Nach dem Ableben Johann Jacob Deubners am 15. Februar 1837 übernehmen seine Witwe Carolina Deubner (1785 – 1874) sowie seine Söhne Carl August (1813 – 1868) und Wilhelm (1817 – 1872) die Leitung der Geschäfte. Damit bricht die Blütezeit der Buchhandlung an. Es werden Filialen in Moskau und Odessa gegründet. Die verlegerische Tätigkeit sowohl in lettischer wie in deutscher Sprache erfährt eine beachtliche Expansion. Zahlreiche Werke wie Gebet- und Gesangbücher, Lehr- und Sachbücher finden ständigen Absatz. Auch Periodika werden in das Verlagsprogramm aufgenommen. Am 13. August 1868 verstirbt Carl August Deubner als hochgeachteter und in zahlreichen Ehrenämtern verdienter Bürger Rigas.


1868

In die Geschäftsleitung treten Carl August Deubners Söhne August (1844 – 1900) und Otto (1848 – 1880) ein. August Deubner gründet eine weitere Filiale in St. Petersburg. An sämtlichen Standorten der Firma J. Deubner erscheinen zahlreiche Verlagswerke vorwiegend wissenschaftlichen und populären Inhalts, darunter ein beliebtes, mehrfach aufgelegtes Kochbuch. Auch Musikalien werden in das Vertriebs- und Verlagsprogramm aufgenommen. Gegen Ende des 19. Jahrhunderts zeichnen sich im gesamten Russischen Reich politische Wirren ab, in deren Strudel auch die Buchhandlung J. Deubner gezogen wird. Im Laufe der Zeit müssen die russischen Filialen aufgegeben werden.
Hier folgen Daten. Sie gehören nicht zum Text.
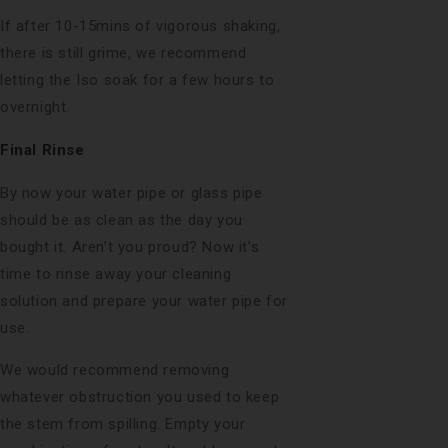
If after 10-15mins of vigorous shaking,
there is still grime, we recommend
letting the Iso soak for a few hours to
overnight.
Final Rinse
By now your water pipe or glass pipe
should be as clean as the day you
bought it. Aren’t you proud? Now it’s
time to rinse away your cleaning
solution and prepare your water pipe for
use.
We would recommend removing
whatever obstruction you used to keep
the stem from spilling. Empty your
Das Stammgeschäft in Riga besteht noch bis 1936 fort.


1882

August Deubner entschließt sich, im Jahre 1882 mit seiner Familie nach Berlin zu ziehen und dort einen literarischen Verlag zu gründen. Das Programm ist der damaligen russischen Weltliteratur gewidmet. In kurzer Zeit erscheinen Übersetzungen bedeutender Werke bekannter russischer Autoren wie L. Tolstoi, I. Turgenjew, A. Puschkin,
I. Gontscharow. Tatkräftige Unterstützung erfährt August Deubner durch seine Ehefrau Helene (1850 – 1931), die für den Verlag die Übersetzung des Romans „Anna Karenina“ von L. Tolstoi übernimmt. Mit dem Tod August Deubners am 1. Juni 1900 endet auch das auf seine Lebenszeit angelegte Verlagsunternehmen.


1958

Die verlegerische Familientradition findet erst nach dem zweiten Weltkrieg ihre Fortsetzung, indem Karl-August Deubner (1912-1992) in Köln den Aulis Verlag Deubner & Co. KG gründet. Sein Verlagsprogramm ist den Naturwissenschaften und der Mathematik verpflichtet. Es entsteht eine umfangreiche Produktion bekannter Fachzeitschriften, Hand- und Fachbücher bis hinein zu elektronischen Publikationen in neuerer Zeit. Nach dem Tod Karl–August Deubners am 26. April 1992 geht die Geschäftsleitung auf seinen Sohn Wolfgang (* 1943) über. Sein älterer Sohn Peter (* 1939) gründet 1974 ebenfalls in Köln seinen eigenen steuerrechtlichen Fachverlag. Als bisher letzte Deubner-Gründung entsteht 1999 wiederum in Köln, initiiert durch Peter Deubners Ehefrau Nele (* 1942), der Deubner Verlag für Kunst, Theorie & Praxis mit einem anspruchsvollen kunstwissenschaftlichen Programm.


1998

Mit der Gründung des Kay Deubner Fachbuchservices in Köln bleibt der Name Deubner dem Metier auch weiter treu. Über die Jahre hat sich das Unternehmen einen festen Platz insbesondere in den Bereichen Steuer, Recht und Wirtschaft geschaffen. Darüber hinaus steht der Name Kay Deubner heute für eine breite Palette an Leistungen und Services rund um die Informations-Beschaffung und das gesamte Medien-Management.


2006

Heute blicken wir auf 200 Jahre zurück, seit in Riga die Buchhandlung Johan Jacob Deubner gegründet wurde. Jede der sieben Generationen dieser Buchhändler- und Verlegerfamilie hat – fortgesetzt durch den vorerst jüngsten Spross Kay Deubner – ihren Teil dazu beigetragen, dass das Familienerbe, nämlich der Umgang mit dem gedruckten Wort, Tradition bleibt. Natürlich haben bei Kay Deubner längst eine moderner EDV- und Online-Unterstützung Einzug gehalten, ohne die auf dem heutigen globalen Markt kein Überleben mehr möglich wäre. In den letzten Jahren hat das Haus den Wandel zum ganzheitlich aufgestellten Informations-Broker vollzogen und verfügt mit einem gleichermaßen informations- und serviceorientierten Internetauftritt inkl. Shopanbindung über ein wichtiges Instrumentarium für die kommenden Jahre.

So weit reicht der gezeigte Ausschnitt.